Collected data entries:
● ● ● ● ● ● ●

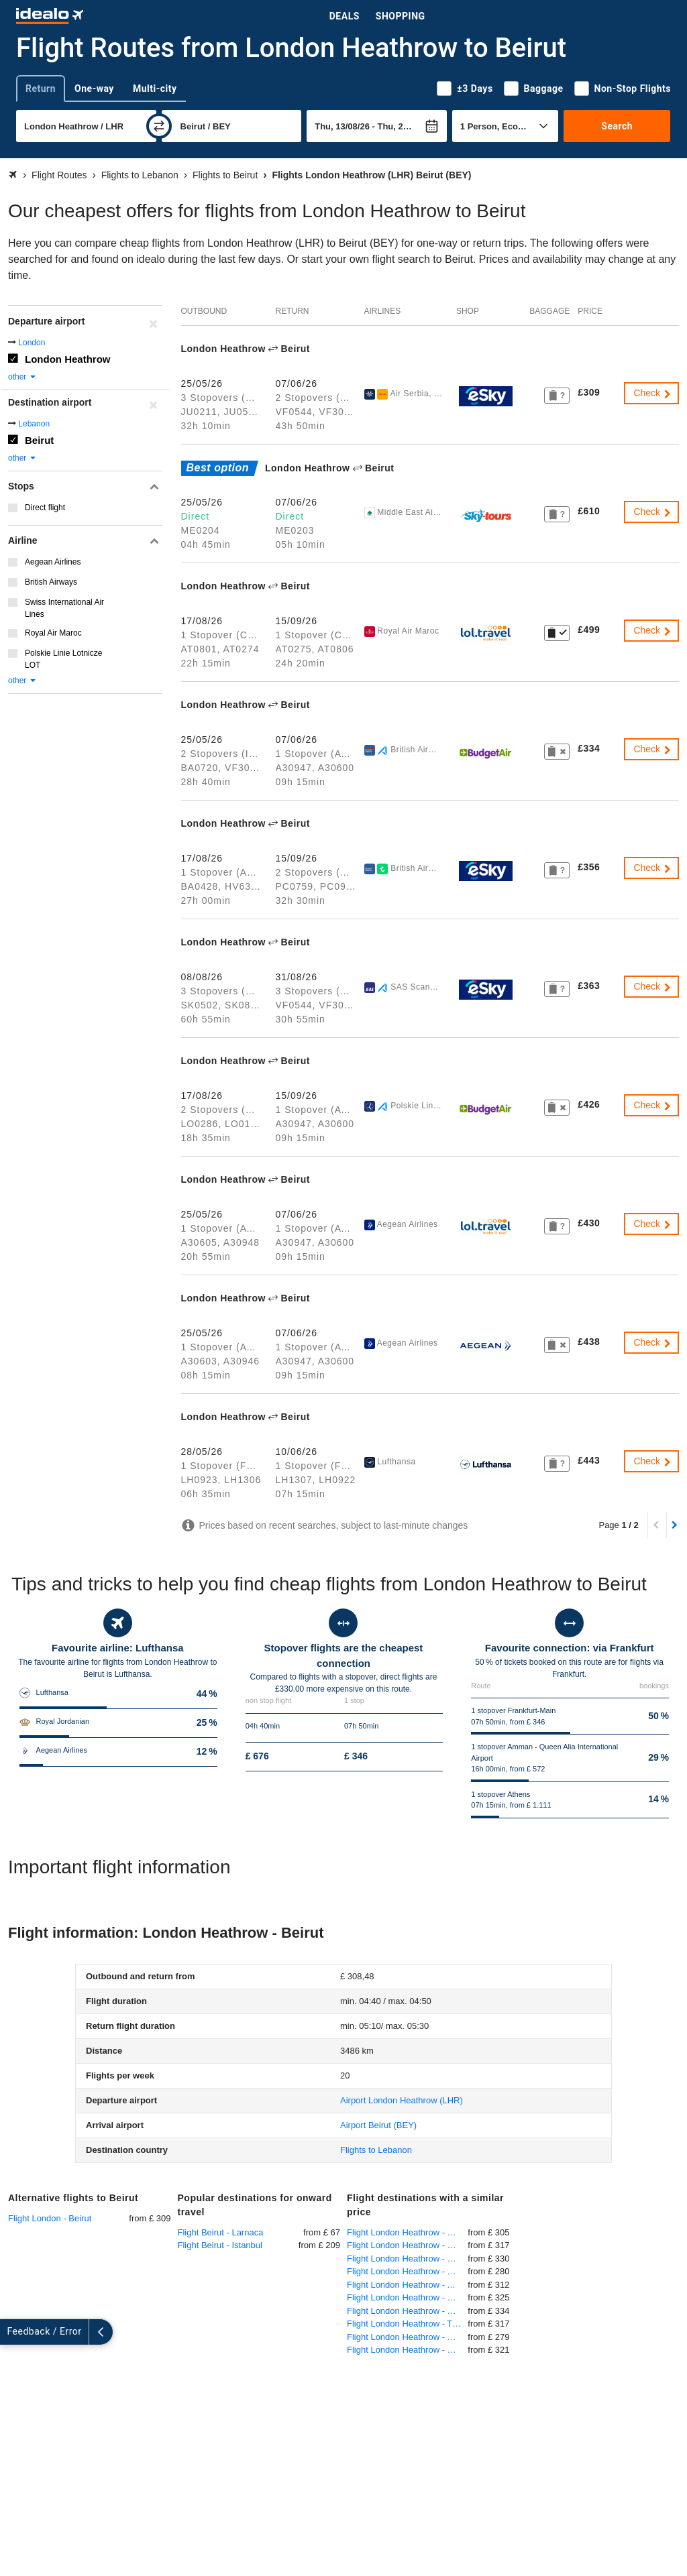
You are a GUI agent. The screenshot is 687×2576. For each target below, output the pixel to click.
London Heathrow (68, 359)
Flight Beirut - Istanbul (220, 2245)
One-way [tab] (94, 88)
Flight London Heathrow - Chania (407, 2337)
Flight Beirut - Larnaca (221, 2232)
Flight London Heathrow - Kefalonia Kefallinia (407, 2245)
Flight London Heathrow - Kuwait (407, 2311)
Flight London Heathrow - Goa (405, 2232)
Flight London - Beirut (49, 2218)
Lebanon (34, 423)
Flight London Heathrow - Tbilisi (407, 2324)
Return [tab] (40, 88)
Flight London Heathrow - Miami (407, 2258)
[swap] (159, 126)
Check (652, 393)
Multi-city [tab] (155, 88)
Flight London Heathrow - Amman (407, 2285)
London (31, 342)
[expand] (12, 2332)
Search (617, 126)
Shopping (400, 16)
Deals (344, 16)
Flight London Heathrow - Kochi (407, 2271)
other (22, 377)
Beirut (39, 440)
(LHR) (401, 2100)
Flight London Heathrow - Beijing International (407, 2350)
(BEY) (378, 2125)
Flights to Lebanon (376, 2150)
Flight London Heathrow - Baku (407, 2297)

● ● ● ● ● ● ●

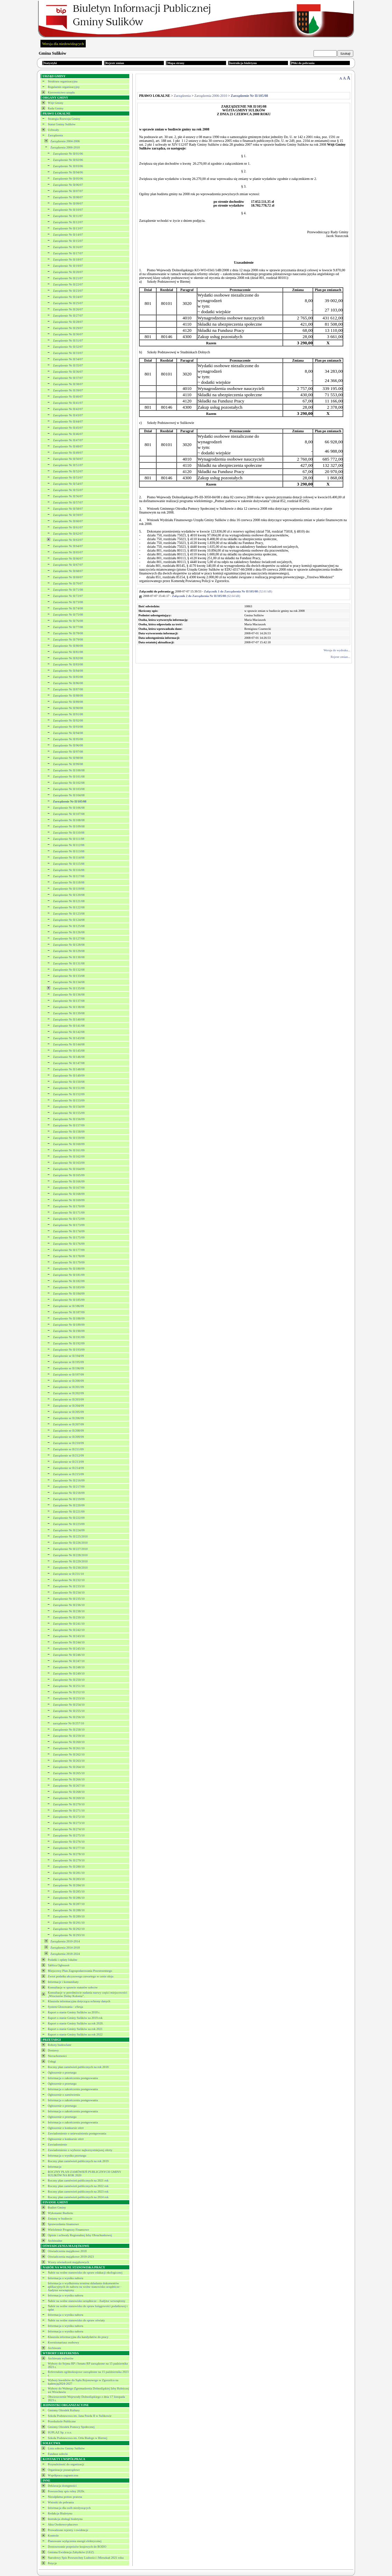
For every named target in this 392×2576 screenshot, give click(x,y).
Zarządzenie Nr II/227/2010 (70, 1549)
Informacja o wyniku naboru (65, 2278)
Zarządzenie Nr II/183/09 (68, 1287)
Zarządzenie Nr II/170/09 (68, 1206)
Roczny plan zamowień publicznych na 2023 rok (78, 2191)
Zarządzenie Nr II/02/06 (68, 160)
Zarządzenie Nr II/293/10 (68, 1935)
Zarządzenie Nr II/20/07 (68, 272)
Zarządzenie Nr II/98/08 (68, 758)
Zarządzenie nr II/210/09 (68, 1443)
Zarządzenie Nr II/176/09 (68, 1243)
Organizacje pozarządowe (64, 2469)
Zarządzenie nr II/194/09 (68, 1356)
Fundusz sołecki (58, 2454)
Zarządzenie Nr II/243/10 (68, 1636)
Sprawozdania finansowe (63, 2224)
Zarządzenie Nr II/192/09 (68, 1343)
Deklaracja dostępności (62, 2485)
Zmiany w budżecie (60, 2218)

● ● ● ● ● ● ●

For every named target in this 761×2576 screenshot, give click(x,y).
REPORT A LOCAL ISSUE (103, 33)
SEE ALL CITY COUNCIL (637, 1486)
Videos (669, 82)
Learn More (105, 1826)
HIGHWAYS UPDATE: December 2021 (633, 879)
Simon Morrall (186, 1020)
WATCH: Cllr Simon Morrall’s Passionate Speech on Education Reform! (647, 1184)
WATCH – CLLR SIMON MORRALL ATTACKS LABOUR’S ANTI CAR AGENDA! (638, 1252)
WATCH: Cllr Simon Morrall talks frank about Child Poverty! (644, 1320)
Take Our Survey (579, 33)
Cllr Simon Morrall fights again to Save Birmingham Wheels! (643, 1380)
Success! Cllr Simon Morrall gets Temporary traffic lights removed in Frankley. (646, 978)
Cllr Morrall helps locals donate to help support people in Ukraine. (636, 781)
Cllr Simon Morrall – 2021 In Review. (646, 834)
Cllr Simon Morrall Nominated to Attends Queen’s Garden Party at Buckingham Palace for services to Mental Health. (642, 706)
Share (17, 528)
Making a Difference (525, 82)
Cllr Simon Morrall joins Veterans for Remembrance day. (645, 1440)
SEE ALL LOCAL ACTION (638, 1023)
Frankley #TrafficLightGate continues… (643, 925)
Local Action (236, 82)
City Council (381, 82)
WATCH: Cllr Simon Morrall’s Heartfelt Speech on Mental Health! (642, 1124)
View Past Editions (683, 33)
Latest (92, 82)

● ● ● ● ● ● ●

REQUIRED ACTION: Restate word for word only the lines above from the line containing "Cllr Simon Morrall joins" to the line containing "Latest (92, 82)", both of them included.

OUTPUT:
Cllr Simon Morrall joins Veterans for Remembrance day. (645, 1440)
SEE ALL LOCAL ACTION (638, 1023)
Frankley #TrafficLightGate continues… (643, 925)
Local Action (236, 82)
City Council (381, 82)
WATCH: Cllr Simon Morrall’s Heartfelt Speech on Mental Health! (642, 1124)
View Past Editions (683, 33)
Latest (92, 82)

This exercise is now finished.